The athletic recruiting process is an organized way for high school students, their families, their future college coaches and teammates to communicate and decide if they are a good match for one another. The NCAA has a thick book of rules on how a coach can contact a player, when they can contact them, how many times, etc.

One of the most important dates in this process is Sept. 1 of a player’s junior year. This is the date after which schools can contact you via email and snail mail as much as they want. Prior to this date, a school can only contact a player once through the mail with a letter of interest and a questionnaire, or through an intermediary, like a club’s recruiting coordinator.

These rules were created so that college coaches wouldn’t take advantage of prospective student-athletes or monopolize their time. It’s meant to allow high school athletes as much of a typical high school experience as possible. The problem is that the recruiting process is focusing more heavily on sophomores and freshman for many sports such as volleyball and soccer. More and more players are making verbal commitments by the end of their sophomore year and essentially ending the college search before it even begins for their peers.

I wasn’t immune from the rigors of early recruiting. My journey started as a freshman in high school, when I received my first questionnaire in the mail from Duke University. I made my first college visit to the University of California at Berkeley the summer after my freshman year, and the next 18 months were a whirlwind of activity that ended in February of my junior year when I finally made the decision to commit to the University of Michigan.

By the end of it all, I had made 13 college visits — and been to a couple more than once. I missed school dances, spring breaks and much of summer break to practice, compete or visit schools. The travel, finances and stress of making the “right” decision created an enormous strain. But I was one of the lucky ones. My family, high school and college coaches were an excellent support system and didn’t put too much pressure on me. But I was certainly the exception to the norm.

As a whole, I think the recruiting process is incredibly flawed. Recruiting is a business — I get that. Coaches and programs need to make sure they have good recruiting classes so they can have good seasons and ultimately keep their jobs. But I don’t agree with how early it starts.

I think making such an important decision as early as your sophomore year is a dangerous thing not only for coaches, but for players as well. I don’t see how a sophomore in high school can make a legitimate life-changing decision when the law says they aren’t even responsible enough to drive by themselves yet. Plus, they have two years of athletic development left, have to take the SAT or ACT and could very likely get injured. And two years down the road the schools and programs they are evaluating could look completely different than they were when they commit.

It’s equally risky for coaches. A player could get hurt, not be able to get in academically or fail to develop as much as they had hoped over their coming high school years. What happens then?
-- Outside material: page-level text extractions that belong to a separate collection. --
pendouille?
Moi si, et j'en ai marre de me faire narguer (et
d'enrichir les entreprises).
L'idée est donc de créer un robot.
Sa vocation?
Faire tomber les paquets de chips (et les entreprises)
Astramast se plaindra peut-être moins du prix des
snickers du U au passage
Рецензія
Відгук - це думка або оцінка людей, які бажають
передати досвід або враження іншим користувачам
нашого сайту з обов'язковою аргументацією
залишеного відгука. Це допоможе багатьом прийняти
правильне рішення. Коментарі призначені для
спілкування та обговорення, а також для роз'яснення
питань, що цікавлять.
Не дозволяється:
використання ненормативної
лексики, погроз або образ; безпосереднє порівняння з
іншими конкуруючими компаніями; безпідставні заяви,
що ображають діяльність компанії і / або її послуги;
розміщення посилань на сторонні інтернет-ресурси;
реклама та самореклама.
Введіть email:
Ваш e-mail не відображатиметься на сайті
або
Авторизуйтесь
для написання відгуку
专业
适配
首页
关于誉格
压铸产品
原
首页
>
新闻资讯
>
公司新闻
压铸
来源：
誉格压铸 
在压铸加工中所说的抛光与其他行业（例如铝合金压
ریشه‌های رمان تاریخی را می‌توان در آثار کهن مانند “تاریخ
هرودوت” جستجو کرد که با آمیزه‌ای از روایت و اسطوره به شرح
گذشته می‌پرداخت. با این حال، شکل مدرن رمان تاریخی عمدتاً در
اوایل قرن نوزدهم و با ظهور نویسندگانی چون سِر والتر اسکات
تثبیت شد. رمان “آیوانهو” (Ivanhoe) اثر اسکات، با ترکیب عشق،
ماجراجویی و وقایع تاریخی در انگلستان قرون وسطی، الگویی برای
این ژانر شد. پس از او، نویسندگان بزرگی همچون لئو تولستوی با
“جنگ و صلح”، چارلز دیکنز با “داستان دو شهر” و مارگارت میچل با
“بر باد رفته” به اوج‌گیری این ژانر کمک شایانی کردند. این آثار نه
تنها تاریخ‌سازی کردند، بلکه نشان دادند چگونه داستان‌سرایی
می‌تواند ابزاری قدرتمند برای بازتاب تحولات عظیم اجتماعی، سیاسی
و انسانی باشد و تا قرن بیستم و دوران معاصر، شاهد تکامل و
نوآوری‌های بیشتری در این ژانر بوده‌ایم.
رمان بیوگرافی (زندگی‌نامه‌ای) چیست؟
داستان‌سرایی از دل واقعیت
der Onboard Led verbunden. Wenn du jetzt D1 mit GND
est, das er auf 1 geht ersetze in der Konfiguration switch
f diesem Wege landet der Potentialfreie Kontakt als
Either a coach lives with his or her “mistake” by taking a player who isn’t likely to help the team, or worse, they yank the rug out from under the prospective student-athlete by withdrawing the scholarship offer prior to signing day, which, for volleyball, is in early November. This practice, while ethically questionable, isn’t illegal, since verbal commitments aren’t legally binding.

Unfortunately, I don’t see the process changing any time soon. If one school decides not to actively recruit freshmen and sophomores, they could lose gifted athletes that commit early. Similarly, the athletes don’t want to get left behind when they see their peers verbally commit at 15, 16 or 17 years old, so sometimes the pressure an athlete feels to commit early is self-induced. The process isn’t likely to change without NCAA intervention.

At least half of my former high school and club teammates are either not happy, no longer attending the schools they committed to or no longer playing volleyball. I think a lot of this is a direct reflection of the flawed recruiting process. But again, I’m lucky I didn’t meet this fate.